_What the exercise asks:_ Copy the complete listing word for word, but do not carry over any images.

_Dataset excerpt:_
= = = = = = =
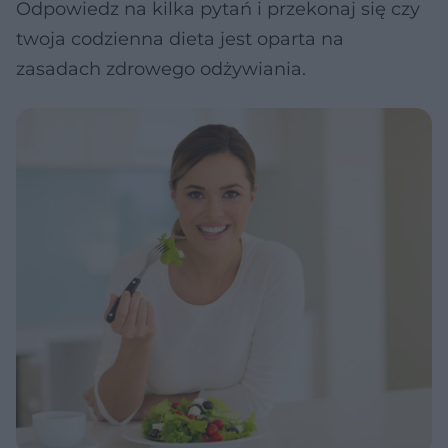
Odpowiedz na kilka pytań i przekonaj się czy
twoja codzienna dieta jest oparta na
zasadach zdrowego odżywiania.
= = = = = = =
_Task answer:_
Odpowiedz na kilka pytań i przekonaj się czy
twoja codzienna dieta jest oparta na
zasadach zdrowego odżywiania.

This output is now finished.